Alain Cadéo, Possibles, n° 48, septembre 2019

Alain Cadéo, Des mots de contrebande
Hier : L’invité de longue date pour ce numéro de septembre 2019

Remède de cheval

Alain Cadéo

Pour diluer l’affreuse aigreur et l’amertume de nos doutes : arracher avec les incisives de l’âme des lambeaux de lumière. Broyer avec les molaires du cœur les chardons de nos vies, figues de barbarie, les ronces, l’acacia, l’églantier, l’aubépine. Mâcher et ruminer tout ça dans nos vergers abandonnés en fredonnant nos cavatines. En faire ce bon jus vert-émeraude, bleu et doré, fermentations, belle salive de couleur titillant nos papilles, hydromel, antidote, élixir d’arc-en-ciel.
À avaler d’un trait et toutes dents dehors, comme un cheval qui ressuscite.

Barbelés

Curieux comme les mots peuvent aussi être les barbelés de l’âme... Tout son visage dément ce que sa bouche prononce…

Insaisissable vérité

Sans ceux qui m’accompagnent, vivants et morts, pleine chair et regards de tendresse et les esprits imaginés, ressuscités, aux ailes flamboyantes, je ne suis rien.
Tout est si flou, fluide, évanescent. La Vérité, s’il y en a une, est une insaisissable truite dont les reflets font vibrer les pierres des rivières. Et puis tout disparaît… et il ne reste que le courant glacé des jours paralysant nos mains vides et bleues.
Il est si bon alors, transi de froid, un peu honteux, bredouille, de retourner dans nos cavernes où toujours chante le feu, claquent les braises entretenues par quelques âmes aimantes, indéfectiblement.

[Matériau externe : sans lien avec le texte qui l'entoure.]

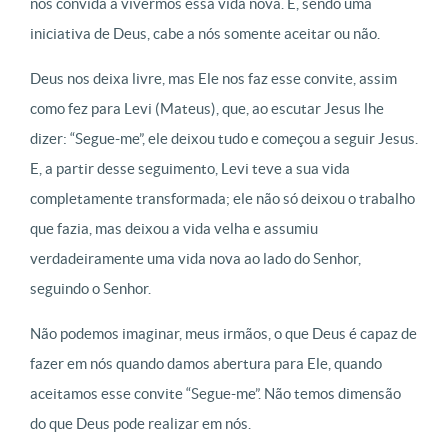
nos convida a vivermos essa vida nova. E, sendo uma
iniciativa de Deus, cabe a nós somente aceitar ou não.
Deus nos deixa livre, mas Ele nos faz esse convite, assim
como fez para Levi (Mateus), que, ao escutar Jesus lhe
dizer: “Segue-me”, ele deixou tudo e começou a seguir Jesus.
E, a partir desse seguimento, Levi teve a sua vida
completamente transformada; ele não só deixou o trabalho
que fazia, mas deixou a vida velha e assumiu
verdadeiramente uma vida nova ao lado do Senhor,
seguindo o Senhor.
Não podemos imaginar, meus irmãos, o que Deus é capaz de
fazer em nós quando damos abertura para Ele, quando
aceitamos esse convite “Segue-me”. Não temos dimensão
do que Deus pode realizar em nós.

Alain Cadéo, Des mots de contrebande, éd. La Trace, 2018

Poète invitée: Béatrice Marchal, Un jour enfin l’accès —>

Alain Cadéo est né en 1951. Il a publié plusieurs romans dont Zoé au Mercure de France en 2015. Le recueil dont ces trois fragments sont extraits pourrait être placé sous cet exergue : « l’écriture est un luxe volé au temps ». Il offre des vues éclectiques, des « radotages de bègue », quelques aphorismes.